Reputation: 10673
Learning how to test a saga (using Jest) for the first time. My saga requires an object passing to it containing a userId
but I'm getting this error which is obviously highlighting a difference in the arguments:
Expected value to equal:
{"@@redux-saga/IO": true, "CALL": {"args": [], "context": null, "fn": [Function getClassrooms]}}
Received:
{"@@redux-saga/IO": true, "CALL": {"args": ["1"], "context": null, "fn": [Function getClassrooms]}}
I have:
import { call, put } from 'redux-saga/effects';
import { theSaga } from './saga.js';
import { apiCall } from './api';
it('should do something', () => {
const data = {
payload: {
userId: '1'
}
};
const generator = theSaga(data);
expect(generator.next().value)
.toEqual(call(apiCall));
});
Not sure how I would get the two to match? I've tried changing the line to:
.toEqual(call(apiCall('1'));
but this gives errors about the function not being a promise.
Upvotes: 1
Views: 1340
Reputation: 2934
call
is a saga function which returns an action to be executed by the saga middleware. call
expects the arguments to the function to be appended to it's arguments, so call(apiCall,1)

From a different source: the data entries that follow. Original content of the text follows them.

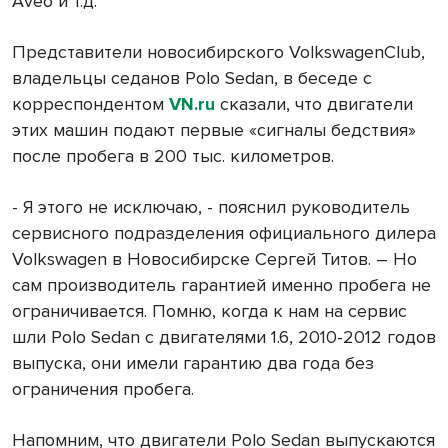
Aveo и т.д.
Представители новосибирского VolkswagenClub,
владельцы седанов Polo Sedan, в беседе с
корреспондентом
VN.ru
сказали, что двигатели
этих машин подают первые «сигналы бедствия»
после пробега в 200 тыс. километров.
- Я этого не исключаю, - пояснил руководитель
сервисного подразделения официального дилера
Volkswagen в Новосибирске Сергей Титов. – Но
сам производитель гарантией именно пробега не
ограничивается. Помню, когда к нам на сервис
шли Polo Sedan с двигателями 1.6, 2010-2012 годов
выпуска, они имели гарантию два года без
ограничения пробега.
Напомним, что двигатели Polo Sedan выпускаются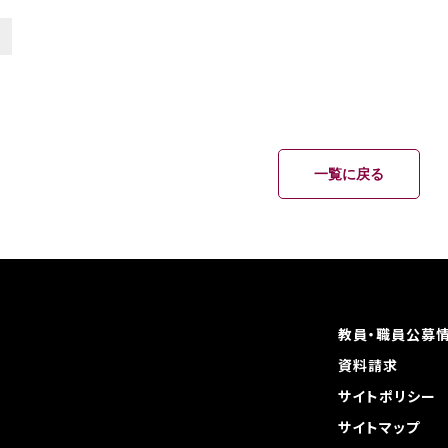
一覧に戻る
教員・職員公募
資料請求
サイトポリシー
サイトマップ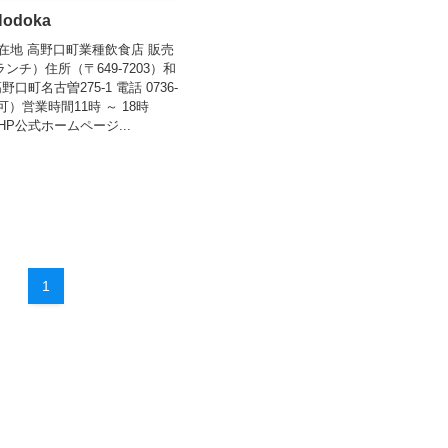
doka
在地 高野口町業種飲食店 販売
ンチ）住所（〒649-7203）和
町名古曽275-1 電話 0736-
予約可）営業時間11時 ～ 18時
P公式ホームページ...
1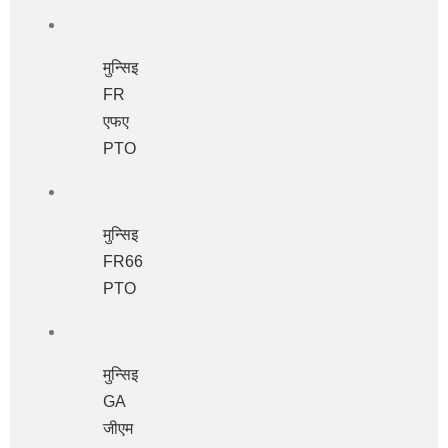
मुन्सिइ
FR
एफए
PTO
मुन्सिइ
FR66
PTO
मुन्सिइ
GA
जीएम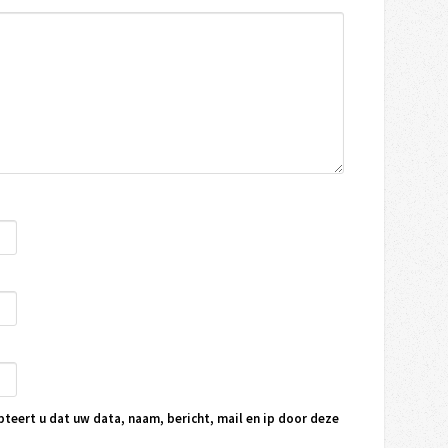
pteert u dat uw data, naam, bericht, mail en ip door deze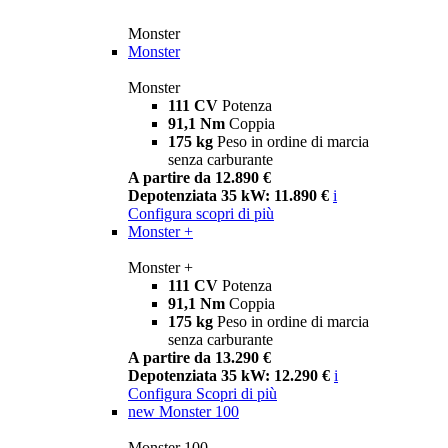
Monster
Monster
Monster
111 CV
Potenza
91,1 Nm
Coppia
175 kg
Peso in ordine di marcia
senza carburante
A partire da 12.890 €
Depotenziata 35 kW: 11.890 €
i
Configura
scopri di più
Monster +
Monster +
111 CV
Potenza
91,1 Nm
Coppia
175 kg
Peso in ordine di marcia
senza carburante
A partire da 13.290 €
Depotenziata 35 kW: 12.290 €
i
Configura
Scopri di più
new
Monster 100
Monster 100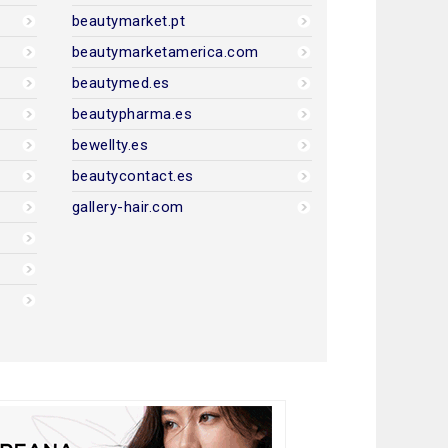
beautymarket.pt
beautymarketamerica.com
beautymed.es
beautypharma.es
bewellty.es
beautycontact.es
gallery-hair.com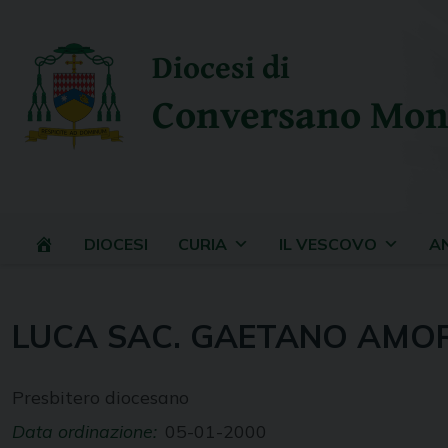
Skip
to
Diocesi di
content
Conversano Mon
DIOCESI
CURIA
IL VESCOVO
A
LUCA SAC. GAETANO AMO
Presbitero diocesano
Data ordinazione:
05-01-2000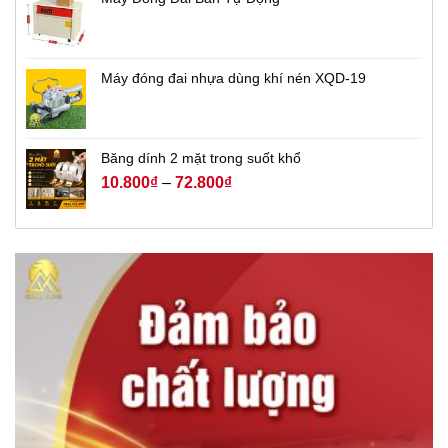
Máy đóng đai nhựa dùng khí nén XQD-19
Băng dính 2 mặt trong suốt khổ
10.800
₫
–
72.800
₫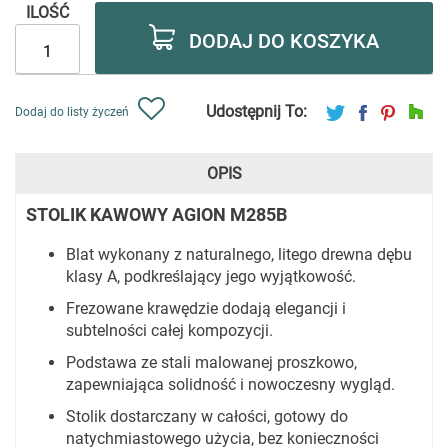
ILOŚĆ
DODAJ DO KOSZYKA
Udostępnij To:
Dodaj do listy życzeń
OPIS
STOLIK KAWOWY AGION M285B
Blat wykonany z naturalnego, litego drewna dębu
klasy A, podkreślający jego wyjątkowość.
Frezowane krawędzie dodają elegancji i
subtelności całej kompozycji.
Podstawa ze stali malowanej proszkowo,
zapewniająca solidność i nowoczesny wygląd.
Stolik dostarczany w całości, gotowy do
natychmiastowego użycia, bez konieczności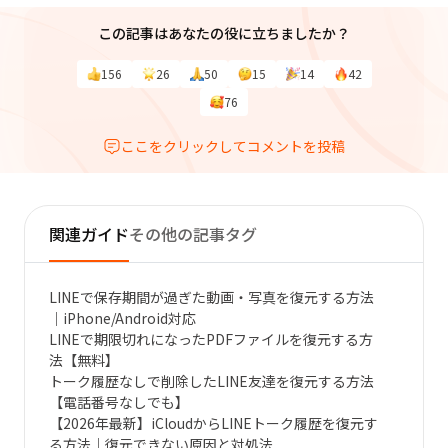
この記事はあなたの役に立ちましたか？
156
26
50
15
14
42
76
ここをクリックしてコメントを投稿
関連ガイド
その他の記事タグ
LINEで保存期間が過ぎた動画・写真を復元する方法
｜iPhone/Android対応
LINEで期限切れになったPDFファイルを復元する方
法【無料】
トーク履歴なしで削除したLINE友達を復元する方法
【電話番号なしでも】
【2026年最新】iCloudからLINEトーク履歴を復元す
る方法｜復元できない原因と対処法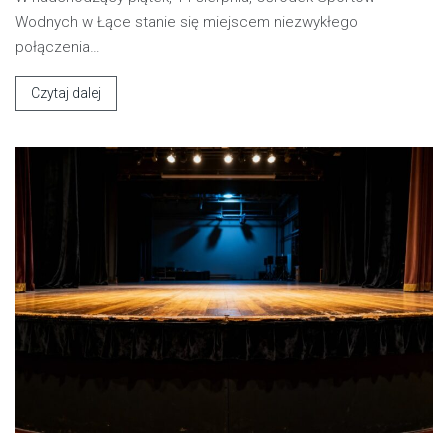
Wodnych w Łące stanie się miejscem niezwykłego
połączenia…
Czytaj dalej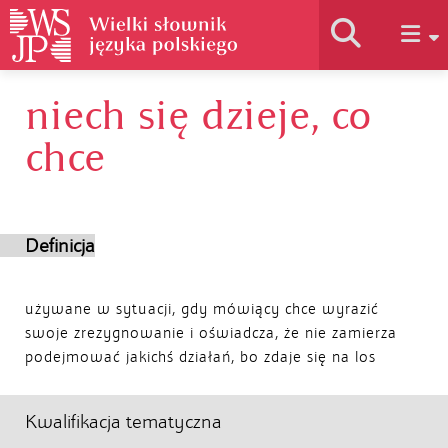
niech się dzieje, co
Historia słownika
chce
Jak korzystać
Definicja
Podstawy naukowe
używane w sytuacji, gdy mówiący chce wyrazić
Autorzy
swoje zrezygnowanie i oświadcza, że nie zamierza
podejmować jakichś działań, bo zdaje się na los
Kwalifikacja tematyczna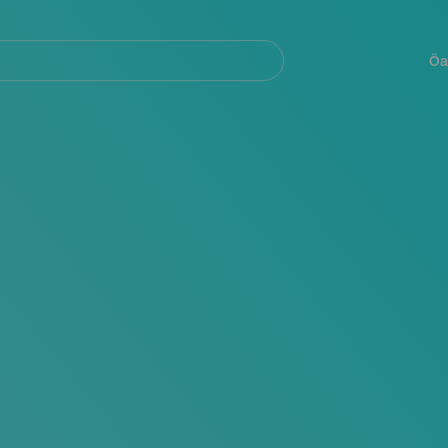
Navegación
principal
Öa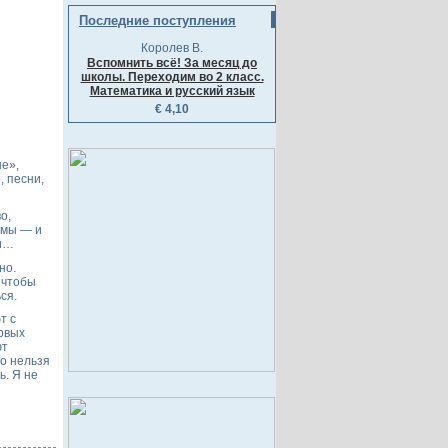
Последние поступления
Королев В.
Вспомнить всё! За месяц до
школы. Переходим во 2 класс.
Математика и русский язык
€ 4,10
не»,
, песни,
о,
комы — и
ни…
но.
 чтобы
ся.
т с
рвых
ют
го нельзя
ь. Я не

. The nice thing about this is that the generator can be tested by simply walking each step and check if the expected action is generated. expect(generator.next().value).toEqual(call(apiCall,1))
That said; I don't see much use in testing a generator this way. You want to test behaviour instead of how the generator is implemented. You put something in and expect something out (under different circumstances). Testing something like expect(generator.next().value).toEqual(call(apiCall,1))
is like saying: I actually programmed what I've programmed, the test confirms that.